Built to Spill: ‘Going Against Your Mind’

Indie Sensation Rocks FLEX presenting their new CD ‘You in Reverse’

On The Town | Tanja Maleska | June 2007

In a time of indie-rock madness, Built to Spill’s album You in Reverse is by no means music you haven’t heard before. Front man Doug Martsch’s high-pitched yet mellow voice, along with the mesh of melodic pop and classic rock guitar, sound strangely familiar. He combines this with raw sound quality, minimalist lyrics, and highly technical music.

Built to Spill start a month-long European tour in May, and you can catch them May 16th live at Vienna’s indie-hotspot the Flex. Rumor has it that the band can only be fully appreciated once you’ve seen them in concert, and considering the intimacy between band and audience that Flex offers, their show in Vienna is certainly an event worth adding to your calendar.

Built to Spill have not only influenced bands like Modest Mouse and Death Cab for Cutie, that have since gone on to greatness, but they have also been doing ‘the indie thing’ for almost 15 years and long before all the hype – ever since Martsch left his home town of Boise, Idaho, for Seattle in 1992 to form the band.

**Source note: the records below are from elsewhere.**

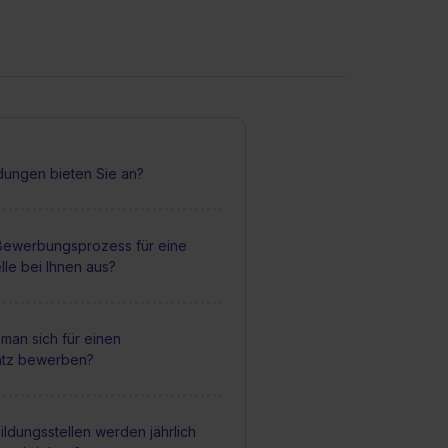
dungen bieten Sie an?
 Bewerbungsprozess für eine
lle bei Ihnen aus?
man sich für einen
atz bewerben?
ildungsstellen werden jährlich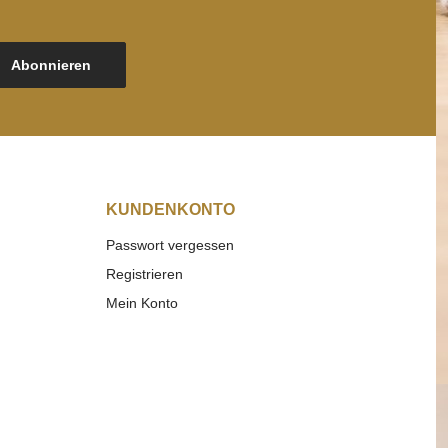
Abonnieren
KUNDENKONTO
Passwort vergessen
Registrieren
Mein Konto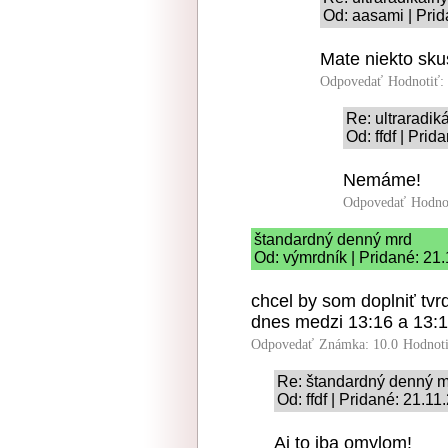
Od: aasami | Pri
Mate niekto skus
Odpovedať
Hodnotiť:
Re: ultraradi
Od: ffdf | Pri
Nemáme!
Odpovedať
Hodno
štandardný denný mrd
Od: výmrdník | Pridané: 21
chcel by som doplniť tvr
dnes medzi 13:16 a 13:1
Odpovedať
Známka: 10.0
Hodnot
Re: štandardný denný 
Od: ffdf | Pridané: 21.1
Aj to iba omylom!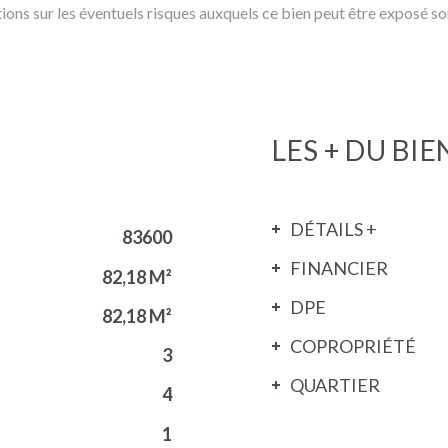
tions sur les éventuels risques auxquels ce bien peut être exposé s
LES + DU BIE
DÉTAILS +
83600
FINANCIER
82,18 M²
DPE
82,18 M²
COPROPRIÉTÉ
3
QUARTIER
4
1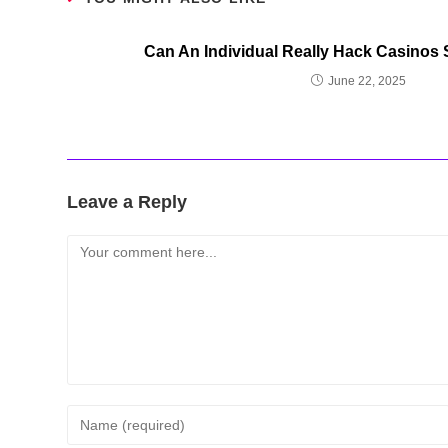
Can An Individual Really Hack Casinos 
June 22, 2025
Leave a Reply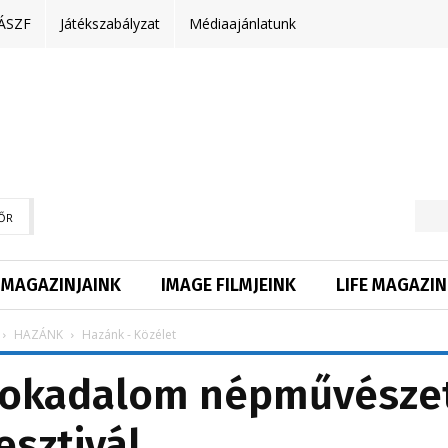
ÁSZF
Játékszabályzat
Médiaajánlatunk
ŐR
MAGAZINJAINK
IMAGE FILMJEINK
LIFE MAGAZIN
HAZÁNK
Hazánk - Közélet
 Sokadalom népművésze
esztivál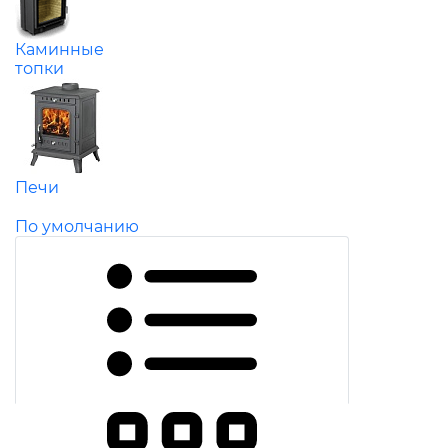
Каминные
топки
Печи
По умолчанию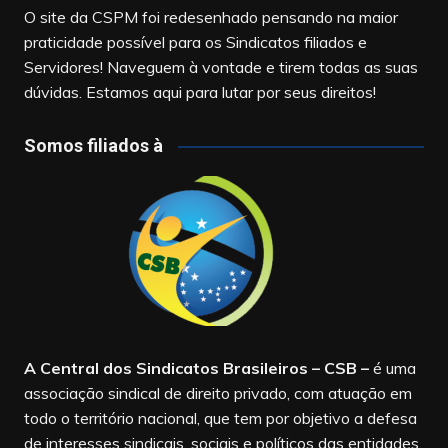
O site da CSPM foi redesenhado pensando na maior
praticidade possível para os Sindicatos filiados e
Servidores! Naveguem à vontade e tirem todas as suas
dúvidas. Estamos aqui para lutar por seus direitos!
Somos filiados à
A Central dos Sindicatos Brasileiros – CSB
–
é uma
associação sindical de direito privado, com atuação em
todo o território nacional, que tem por objetivo a defesa
de interesses sindicais, sociais e políticos das entidades.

The band’s line-up has changed a number of times during the years, adapting to Martsch’s evolving songwriting. His initial idea was to change the line-up for every new album, a goal he has come close to achieving, but at the price of an identifiable sound. At present, the band’s Myspace page lists Martsch, Netson, Nelson, Scott Plouf and Jim Rothas as current band members, with Netson not on the You in Reverse album but back for the tour.

Martsch, Nelson, Pouf and Rothas seem to have had a lot of fun in the recording studio. You in Reverse has the jam-session quality of an album that was recorded live – an idea that the band initially played around with, but eventually decided to drop – which explains the lengthier, seemingly improvised songs:  The opening track ‘Goin’ Against Your Mind’ for example, is just under nine minutes long.

What is surprising about these longer tracks, including ‘Wherever You Go’ and ‘Conventional Wisdom’, is that they don’t bore you into skipping them after the four-minute mark. Even with the usually esoteric guitar solos, these songs are wonderfully accessible and work well on the album as a whole. The short track list moves between the uplifting and mixed-tape-favorite third track, ‘Liar’, to the almost ballad-like and beautifully calm last song ‘The Wait’. This last tune comes as a breath of fresh air, after you’ve gone through ‘Just a Habit’, possibly the weakest song of the album and proof that guitar solos don’t always work.

As a whole, however, You in Reverse works remarkably well, regardless of whether you choose to play it in the background or pay close attention to the elaborate technical detail that the band has put into the album. That said, for a front man who sees himself as more of a songwriter than an instrumentalist, Martsch’s less-is-more approach to the lyrics of this album seems odd. On more striking tracks like ‘The Wait’, the lyrics don’t seem equal to the songs’ balladic form. However, this is clearly a technical album, with an obvious preference for form over content.

Though their Myspace page is updated regularly, it does not include any tracks from the new album on its play list; prospective listeners are forced to buy the entire CD.